┌─ Provided data

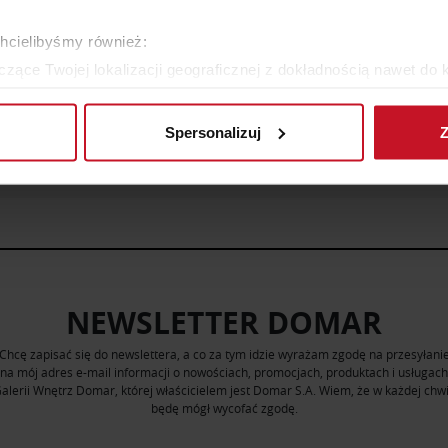
KRZESŁO CAMELIA
HOKER KAMEL
chcielibyśmy również:
YTAJ O CENĘ W SALONIE
ZAPYTAJ O CENĘ W SAL
zące Twojej lokalizacji geograficznej z dokładnością nawet do 
rządzenie, aktywnie analizując charakteryzującego je zbiory dany
Spersonalizuj
Z
ZOBACZ WSZYSTKIE PRODUKTY
 tego, jak Twoje osobiste dane są przetwarzane oraz ustaw wła
plików cookie możesz zmienić lub wycofać swoją zgodę w dowolne
do spersonalizowania treści i reklam, aby oferować funkcje sp
ormacje o tym, jak korzystasz z naszej witryny, udostępniamy p
Partnerzy mogą połączyć te informacje z innymi danymi otrzym
nia z ich usług.
NEWSLETTER DOMAR
Chcę zapisać się do newslettera, a co za tym idzie wyrażam zgodę na przesyłani
na mój adres e-mail informacji o nowościach, promocjach, produktach i usługach
alerii Wnętrz Domar, której właścicielem jest Domar S.A. Wiem, że w każdej chwi
będę mógł wycofać zgodę.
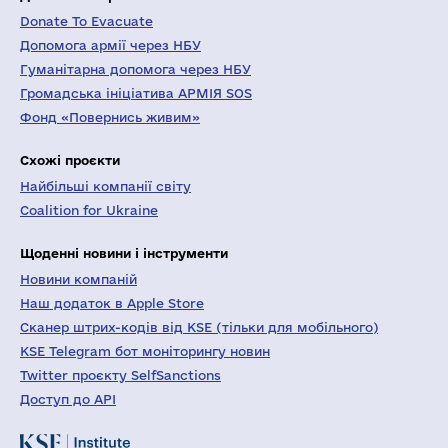
Donate To Evacuate
Допомога армії через НБУ
Гуманітарна допомога через НБУ
Громадська ініціатива АРМІЯ SOS
Фонд «Повернись живим»
Схожі проєкти
Найбільші компанії світу
Coalition for Ukraine
Щоденні новини і інструменти
Новини компаній
Наш додаток в Apple Store
Сканер штрих-кодів від KSE (тільки для мобільного)
KSE Telegram бот моніторингу новин
Twitter проєкту SelfSanctions
Доступ до API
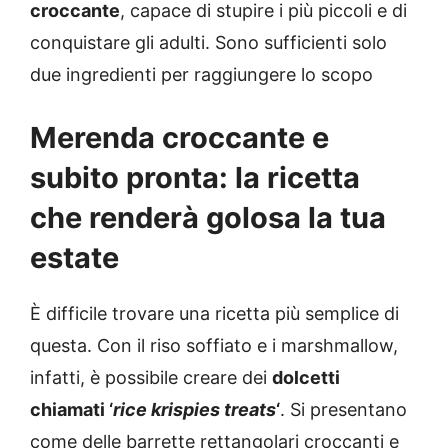
croccante
, capace di stupire i più piccoli e di
conquistare gli adulti. Sono sufficienti solo
due ingredienti per raggiungere lo scopo
Merenda croccante e
subito pronta: la ricetta
che renderà golosa la tua
estate
È difficile trovare una ricetta più semplice di
questa. Con il riso soffiato e i marshmallow,
infatti, è possibile creare dei
dolcetti
chiamati ‘
rice krispies treats
‘
. Si presentano
come delle barrette rettangolari croccanti e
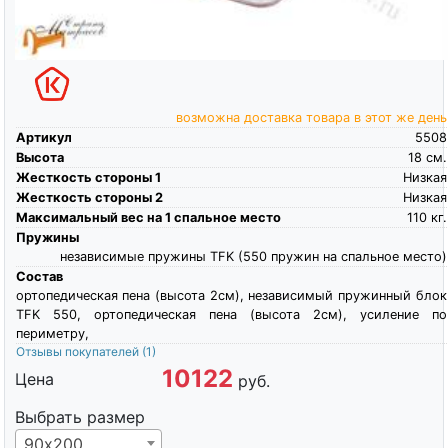
возможна доставка товара в этот же день
Артикул
5508
Высота
18
см.
Жесткость стороны 1
Низкая
Жесткость стороны 2
Низкая
Максимальный вес на 1 спальное место
110
кг.
Пружины
независимые пружины TFK (550 пружин на спальное место)
Состав
ортопедическая пена (высота 2см), независимый пружинный блок
TFK 550, ортопедическая пена (высота 2см), усиление по
периметру,
Отзывы покупателей
(1)
10122
Цена
руб.
Выбрать размер
90х200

└─

If a line in the records above has the word "ортопедическая", copy it.

ортопедическая пена (высота 2см), независимый пружинный блок
TFK 550, ортопедическая пена (высота 2см), усиление по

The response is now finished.